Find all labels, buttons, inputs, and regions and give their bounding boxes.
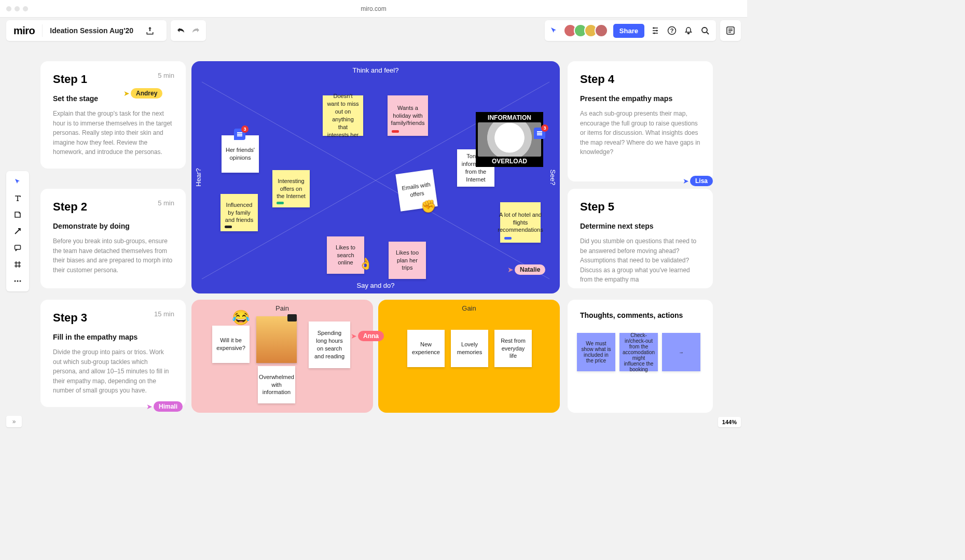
step-body: Did you stumble on questions that need t… bbox=[580, 236, 700, 285]
sticky-note[interactable]: Wants a holiday with family/friends bbox=[388, 95, 428, 136]
meme-image[interactable]: INFORMATION OVERLOAD bbox=[476, 112, 543, 167]
close-icon[interactable] bbox=[6, 6, 11, 11]
step-body: Divide the group into pairs or trios. Wo… bbox=[53, 347, 173, 396]
comment-icon[interactable]: 3 bbox=[534, 128, 545, 139]
comment-count-badge: 3 bbox=[541, 124, 548, 132]
sticky-note[interactable]: Her friends' opinions bbox=[222, 135, 259, 173]
comment-icon[interactable]: 3 bbox=[234, 129, 245, 140]
step-number: Step 2 bbox=[53, 200, 173, 214]
avatar[interactable] bbox=[595, 24, 608, 37]
svg-text:?: ? bbox=[670, 27, 674, 34]
miro-logo[interactable]: miro bbox=[13, 25, 35, 37]
redo-icon[interactable] bbox=[188, 21, 203, 40]
joy-emoji: 😂 bbox=[232, 309, 250, 326]
thoughts-card[interactable]: Thoughts, comments, actions We must show… bbox=[568, 300, 713, 413]
share-button[interactable]: Share bbox=[613, 24, 644, 38]
sticky-note[interactable]: Check-in/check-out from the accomodation… bbox=[619, 333, 658, 371]
step-title: Present the empathy maps bbox=[580, 94, 700, 103]
divider bbox=[42, 24, 43, 37]
sticky-note[interactable]: We must show what is included in the pri… bbox=[577, 333, 615, 371]
meme-bottom-text: OVERLOAD bbox=[478, 158, 541, 165]
search-icon[interactable] bbox=[699, 21, 711, 40]
step-card-4[interactable]: Step 4 Present the empathy maps As each … bbox=[568, 61, 713, 181]
collaborators-bar: Share ? bbox=[545, 20, 716, 41]
sticky-note[interactable]: Doesn't want to miss out on anything tha… bbox=[323, 95, 363, 136]
bell-icon[interactable] bbox=[683, 21, 694, 40]
empathy-frame[interactable]: Think and feel? Hear? See? Say and do? H… bbox=[191, 61, 560, 293]
step-card-2[interactable]: Step 2 5 min Demonstrate by doing Before… bbox=[40, 189, 186, 288]
svg-point-5 bbox=[702, 27, 707, 33]
board-header: miro Ideation Session Aug'20 bbox=[6, 20, 167, 41]
chat-icon[interactable] bbox=[287, 314, 297, 321]
svg-point-0 bbox=[653, 27, 655, 29]
emp-label-bottom: Say and do? bbox=[356, 282, 394, 289]
svg-point-2 bbox=[654, 33, 655, 34]
sticky-note[interactable]: Influenced by family and friends bbox=[220, 194, 258, 231]
collapse-toolbar-icon[interactable]: » bbox=[6, 416, 22, 427]
step-title: Determine next steps bbox=[580, 222, 700, 230]
remote-cursor-lisa: ➤ Lisa bbox=[683, 176, 713, 186]
cursor-tool-icon[interactable] bbox=[550, 26, 558, 35]
step-title: Demonstrate by doing bbox=[53, 222, 173, 230]
remote-cursor-andrey: ➤ Andrey bbox=[123, 88, 162, 99]
help-icon[interactable]: ? bbox=[666, 21, 678, 40]
meme-top-text: INFORMATION bbox=[478, 114, 541, 121]
board-title[interactable]: Ideation Session Aug'20 bbox=[50, 26, 133, 35]
gain-frame[interactable]: Gain New experience Lovely memories Rest… bbox=[378, 300, 560, 413]
settings-sliders-icon[interactable] bbox=[650, 21, 661, 40]
browser-chrome: miro.com bbox=[0, 0, 747, 18]
step-card-3[interactable]: Step 3 15 min Fill in the empathy maps D… bbox=[40, 300, 186, 407]
sticky-note[interactable]: Interesting offers on the Internet bbox=[272, 170, 310, 207]
zoom-level[interactable]: 144% bbox=[718, 417, 741, 427]
step-body: Explain that the group's task for the ne… bbox=[53, 109, 173, 157]
window-controls bbox=[6, 6, 28, 11]
step-card-5[interactable]: Step 5 Determine next steps Did you stum… bbox=[568, 189, 713, 288]
maximize-icon[interactable] bbox=[23, 6, 28, 11]
step-body: As each sub-group presents their map, en… bbox=[580, 109, 700, 157]
step-time: 5 min bbox=[158, 72, 174, 79]
svg-line-12 bbox=[202, 82, 549, 279]
comment-count-badge: 3 bbox=[241, 125, 249, 133]
sticky-note[interactable]: Lovely memories bbox=[451, 330, 488, 367]
sticky-note[interactable]: Will it be expensive? bbox=[212, 326, 250, 363]
activity-panel-icon[interactable] bbox=[720, 20, 741, 41]
grab-cursor-icon: ✊ bbox=[421, 199, 436, 214]
sticky-note[interactable]: Overwhelmed with information bbox=[258, 366, 295, 403]
remote-cursor-anna: ➤ Anna bbox=[351, 331, 384, 341]
address-bar-url[interactable]: miro.com bbox=[361, 5, 386, 12]
thoughts-title: Thoughts, comments, actions bbox=[580, 311, 700, 319]
sticky-note[interactable]: New experience bbox=[407, 330, 445, 367]
step-time: 15 min bbox=[154, 310, 174, 318]
ok-hand-emoji: 👌 bbox=[359, 257, 373, 271]
sticky-note[interactable]: Rest from everyday life bbox=[494, 330, 532, 367]
pain-frame[interactable]: Pain 😂 Will it be expensive? Spending lo… bbox=[191, 300, 373, 413]
remote-cursor-himali: ➤ Himali bbox=[146, 401, 183, 412]
pain-title: Pain bbox=[191, 300, 373, 312]
emp-label-right: See? bbox=[549, 170, 557, 185]
sticky-note[interactable]: → bbox=[662, 333, 700, 371]
step-card-1[interactable]: Step 1 5 min Set the stage Explain that … bbox=[40, 61, 186, 169]
svg-point-1 bbox=[656, 30, 658, 32]
topbar: miro Ideation Session Aug'20 Share ? bbox=[0, 18, 747, 44]
step-number: Step 4 bbox=[580, 73, 700, 86]
meme-image[interactable] bbox=[256, 316, 297, 363]
sticky-note[interactable]: A lot of hotel and flights recommendatio… bbox=[500, 202, 541, 243]
minimize-icon[interactable] bbox=[15, 6, 20, 11]
sticky-note[interactable]: Spending long hours on search and readin… bbox=[309, 321, 350, 368]
undo-icon[interactable] bbox=[174, 21, 188, 40]
gain-title: Gain bbox=[378, 300, 560, 312]
emp-label-left: Hear? bbox=[195, 168, 202, 186]
sticky-note[interactable]: Likes too plan her trips bbox=[389, 242, 426, 279]
emp-label-top: Think and feel? bbox=[353, 66, 399, 74]
export-icon[interactable] bbox=[141, 21, 159, 40]
step-body: Before you break into sub-groups, ensure… bbox=[53, 236, 173, 275]
canvas[interactable]: Step 1 5 min Set the stage Explain that … bbox=[0, 44, 747, 433]
step-number: Step 5 bbox=[580, 200, 700, 214]
svg-line-11 bbox=[202, 82, 549, 279]
remote-cursor-natalie: ➤ Natalie bbox=[507, 264, 545, 275]
undo-redo-group bbox=[171, 20, 206, 41]
step-number: Step 1 bbox=[53, 73, 173, 86]
step-time: 5 min bbox=[158, 199, 174, 207]
step-title: Fill in the empathy maps bbox=[53, 333, 173, 341]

◆ ◆ ◆ ◆ ◆ ◆ ◆

Return the listing above in an exact copy that leaves out the images.

Find all labels, buttons, inputs, and regions and give their bounding boxes.
step-body: Did you stumble on questions that need t… bbox=[580, 236, 700, 285]
sticky-note[interactable]: Wants a holiday with family/friends bbox=[388, 95, 428, 136]
meme-image[interactable]: INFORMATION OVERLOAD bbox=[476, 112, 543, 167]
close-icon[interactable] bbox=[6, 6, 11, 11]
step-body: Divide the group into pairs or trios. Wo… bbox=[53, 347, 173, 396]
comment-icon[interactable]: 3 bbox=[534, 128, 545, 139]
comment-count-badge: 3 bbox=[541, 124, 548, 132]
sticky-note[interactable]: Her friends' opinions bbox=[222, 135, 259, 173]
comment-icon[interactable]: 3 bbox=[234, 129, 245, 140]
step-number: Step 2 bbox=[53, 200, 173, 214]
avatar[interactable] bbox=[595, 24, 608, 37]
svg-text:?: ? bbox=[670, 27, 674, 34]
miro-logo[interactable]: miro bbox=[13, 25, 35, 37]
redo-icon[interactable] bbox=[188, 21, 203, 40]
joy-emoji: 😂 bbox=[232, 309, 250, 326]
thoughts-card[interactable]: Thoughts, comments, actions We must show… bbox=[568, 300, 713, 413]
share-button[interactable]: Share bbox=[613, 24, 644, 38]
sticky-note[interactable]: Check-in/check-out from the accomodation… bbox=[619, 333, 658, 371]
step-title: Present the empathy maps bbox=[580, 94, 700, 103]
divider bbox=[42, 24, 43, 37]
sticky-note[interactable]: We must show what is included in the pri… bbox=[577, 333, 615, 371]
meme-bottom-text: OVERLOAD bbox=[478, 158, 541, 165]
search-icon[interactable] bbox=[699, 21, 711, 40]
step-card-4[interactable]: Step 4 Present the empathy maps As each … bbox=[568, 61, 713, 181]
collaborators-bar: Share ? bbox=[545, 20, 716, 41]
sticky-note[interactable]: Doesn't want to miss out on anything tha… bbox=[323, 95, 363, 136]
bell-icon[interactable] bbox=[683, 21, 694, 40]
empathy-frame[interactable]: Think and feel? Hear? See? Say and do? H… bbox=[191, 61, 560, 293]
step-card-2[interactable]: Step 2 5 min Demonstrate by doing Before… bbox=[40, 189, 186, 288]
svg-point-5 bbox=[702, 27, 707, 33]
board-header: miro Ideation Session Aug'20 bbox=[6, 20, 167, 41]
chat-icon[interactable] bbox=[287, 314, 297, 321]
svg-point-0 bbox=[653, 27, 655, 29]
emp-label-bottom: Say and do? bbox=[356, 282, 394, 289]
svg-point-2 bbox=[654, 33, 655, 34]
sticky-note[interactable]: Influenced by family and friends bbox=[220, 194, 258, 231]
collapse-toolbar-icon[interactable]: » bbox=[6, 416, 22, 427]
step-title: Determine next steps bbox=[580, 222, 700, 230]
remote-cursor-lisa: ➤ Lisa bbox=[683, 176, 713, 186]
cursor-tool-icon[interactable] bbox=[550, 26, 558, 35]
step-title: Demonstrate by doing bbox=[53, 222, 173, 230]
remote-cursor-andrey: ➤ Andrey bbox=[123, 88, 162, 99]
help-icon[interactable]: ? bbox=[666, 21, 678, 40]
meme-top-text: INFORMATION bbox=[478, 114, 541, 121]
board-title[interactable]: Ideation Session Aug'20 bbox=[50, 26, 133, 35]
gain-frame[interactable]: Gain New experience Lovely memories Rest… bbox=[378, 300, 560, 413]
settings-sliders-icon[interactable] bbox=[650, 21, 661, 40]
browser-chrome: miro.com bbox=[0, 0, 747, 18]
step-card-3[interactable]: Step 3 15 min Fill in the empathy maps D… bbox=[40, 300, 186, 407]
sticky-note[interactable]: Interesting offers on the Internet bbox=[272, 170, 310, 207]
zoom-level[interactable]: 144% bbox=[718, 417, 741, 427]
step-body: Explain that the group's task for the ne… bbox=[53, 109, 173, 157]
window-controls bbox=[6, 6, 28, 11]
step-card-5[interactable]: Step 5 Determine next steps Did you stum… bbox=[568, 189, 713, 288]
maximize-icon[interactable] bbox=[23, 6, 28, 11]
step-body: As each sub-group presents their map, en… bbox=[580, 109, 700, 157]
step-time: 5 min bbox=[158, 72, 174, 79]
svg-line-12 bbox=[202, 82, 549, 279]
comment-count-badge: 3 bbox=[241, 125, 249, 133]
sticky-note[interactable]: Lovely memories bbox=[451, 330, 488, 367]
sticky-note[interactable]: Will it be expensive? bbox=[212, 326, 250, 363]
activity-panel-icon[interactable] bbox=[720, 20, 741, 41]
grab-cursor-icon: ✊ bbox=[421, 199, 436, 214]
sticky-note[interactable]: Overwhelmed with information bbox=[258, 366, 295, 403]
remote-cursor-anna: ➤ Anna bbox=[351, 331, 384, 341]
address-bar-url[interactable]: miro.com bbox=[361, 5, 386, 12]
thoughts-title: Thoughts, comments, actions bbox=[580, 311, 700, 319]
sticky-note[interactable]: New experience bbox=[407, 330, 445, 367]
step-time: 15 min bbox=[154, 310, 174, 318]
ok-hand-emoji: 👌 bbox=[359, 257, 373, 271]
sticky-note[interactable]: Rest from everyday life bbox=[494, 330, 532, 367]
pain-frame[interactable]: Pain 😂 Will it be expensive? Spending lo… bbox=[191, 300, 373, 413]
remote-cursor-himali: ➤ Himali bbox=[146, 401, 183, 412]
pain-title: Pain bbox=[191, 300, 373, 312]
emp-label-right: See? bbox=[549, 170, 557, 185]
sticky-note[interactable]: → bbox=[662, 333, 700, 371]
step-card-1[interactable]: Step 1 5 min Set the stage Explain that … bbox=[40, 61, 186, 169]
svg-point-1 bbox=[656, 30, 658, 32]
topbar: miro Ideation Session Aug'20 Share ? bbox=[0, 18, 747, 44]
step-number: Step 4 bbox=[580, 73, 700, 86]
meme-image[interactable] bbox=[256, 316, 297, 363]
sticky-note[interactable]: A lot of hotel and flights recommendatio… bbox=[500, 202, 541, 243]
minimize-icon[interactable] bbox=[15, 6, 20, 11]
sticky-note[interactable]: Spending long hours on search and readin… bbox=[309, 321, 350, 368]
undo-icon[interactable] bbox=[174, 21, 188, 40]
gain-title: Gain bbox=[378, 300, 560, 312]
emp-label-left: Hear? bbox=[195, 168, 202, 186]
sticky-note[interactable]: Likes too plan her trips bbox=[389, 242, 426, 279]
emp-label-top: Think and feel? bbox=[353, 66, 399, 74]
export-icon[interactable] bbox=[141, 21, 159, 40]
step-body: Before you break into sub-groups, ensure… bbox=[53, 236, 173, 275]
canvas[interactable]: Step 1 5 min Set the stage Explain that … bbox=[0, 44, 747, 433]
step-number: Step 5 bbox=[580, 200, 700, 214]
svg-line-11 bbox=[202, 82, 549, 279]
remote-cursor-natalie: ➤ Natalie bbox=[507, 264, 545, 275]
undo-redo-group bbox=[171, 20, 206, 41]
step-number: Step 1 bbox=[53, 73, 173, 86]
step-time: 5 min bbox=[158, 199, 174, 207]
step-title: Fill in the empathy maps bbox=[53, 333, 173, 341]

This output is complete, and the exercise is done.